К Клайсу подошла Лейз. Сегодня ее юбка была немного длиннее. Грета отвернулась и стала смотреть в окно, как снег засыпает железные тренажеры на спортивной площадке. Учитель истории Церкви был самым странным человеком, какого ей доводилось встречать. Во-первых, он опаздывал и не ставил плохих отметок. И еще он умел рассказывать так, что в классе стояла гробовая тишина, раздавался лишь его спокойный голос с теплыми интонациями, который учитель никогда не повышал. Но самым замечательным в нем было лицо, такое же терпеливое и спокойное, как у распятого Монстроборца на той фреске в Фундаменте…
Грета не пропустила ни одного его урока, с тех пор, как по воскресеньям дополнительно ввели факультатив истории Церкви. Толпа учащихся зашевелилась. Учитель шел по коридору. Грета постаралась поймать его взгляд, и ей это удалось.
— Здравствуй, Грета, — сказал он. — Ты принесла справку?
— Вот, — она протянула ему лист с больничным штампом и неразборчивым почерком, какой обычно бывает у врачей. Он спрятал листок в карман плаща, подошел к двери.
— Грета, почему ты не надеваешь юбку? — прошипел возле уха ядовитый голос Лейз. — Правда, что у тебя кривые ноги?
— Ты уже успела отсосать у моего брата? — поинтересовалась Грета.
— Отстань от нее, — попросил Клайс.
— Сам от нее отстань!
Учащиеся уже затягивались в класс. Грета и Лейз какое-то время мерились взглядами, стараясь вложить в выражения лиц как можно больше презрения, но Клайс схватил Грету за рукав и потащил за собой.

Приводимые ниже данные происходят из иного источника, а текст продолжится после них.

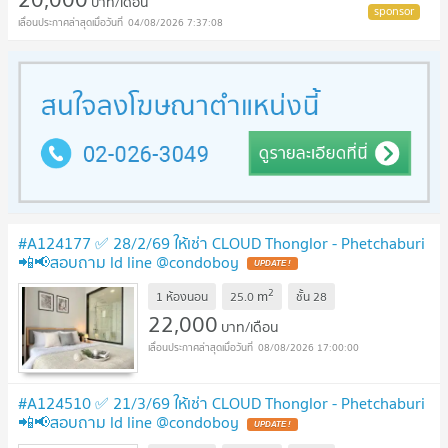
บาท/เดือน
04/08/2026 7:37:08
#A124177 ✅ 28/2/69 ให้เช่า CLOUD Thonglor - Phetchaburi
📲📢สอบถาม ld line @condoboy
2
m
1 ห้องนอน
25.0
ชั้น
28
22,000
บาท/เดือน
08/08/2026 17:00:00
#A124510 ✅ 21/3/69 ให้เช่า CLOUD Thonglor - Phetchaburi
📲📢สอบถาม ld line @condoboy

Обычно Грета сидела за партой рядом с Полом, да только за время ее отсутствия произошли перемены, и она с удивлением увидела, что Пол теперь соседствует с Мареком, а она… Только не это! К ней направлялся Дон Альварес, собственной прыщавой персоной!
— Это что? — Грета огляделась по сторонам. — Это как же так?!
Учитель каким-то образом услышал и сказал:
— Альварес тоже долго болел, так что теперь вы будете сидеть вместе.
А потом раскрыл журнал и начал перекличку.
— Ладно же, — процедила Грета сквозь зубы, сумрачно глядя на Альвареса. Сидеть с ним считалось редкостным западлом. — Ну и денек!
Альварес уселся на стул, растопырил локти. Клайс, Пол и еще несколько человек зашлись от хохота. Лейз скалилась, растянув напомаженные губы, и сидела она рядом с Клайсом.
— Подвинься! — бросила Грета Дону Альваресу.
— Отстань, — буркнул тот.
— Тебе пиздец!
— Тебе самой пиздец!
Альварес, кроме всего прочего, был еще и Бродягой. Он уже начал отращивать волосы — жиденький хвостик, перетянутый шнурком, доставал почти до седьмого шейного позвонка.
Дождавшись, пока Учитель отвернется, Грета выхватила неожиданно “флиггер” и прочертила глубокую борозду посреди парты обоюдоострым выкидным лезвием.
— Вот твоя половина, — проговорила она, косясь на Альвареса. — вот моя. Тебе ясно?
Альварес побледнел и отодвинулся от нее подальше. Грета кинула по сторонам несколько быстрых взглядов и спрятала “флиггер” обратно в карман.
— Ну что же, — резюмировал Учитель, захлопывая журнал. — Все здесь. Никто не отсутствует. И это хорошо, потому что у нас сегодня — очень интересная тема. Нет, записывать ничего не надо. Просто послушайте.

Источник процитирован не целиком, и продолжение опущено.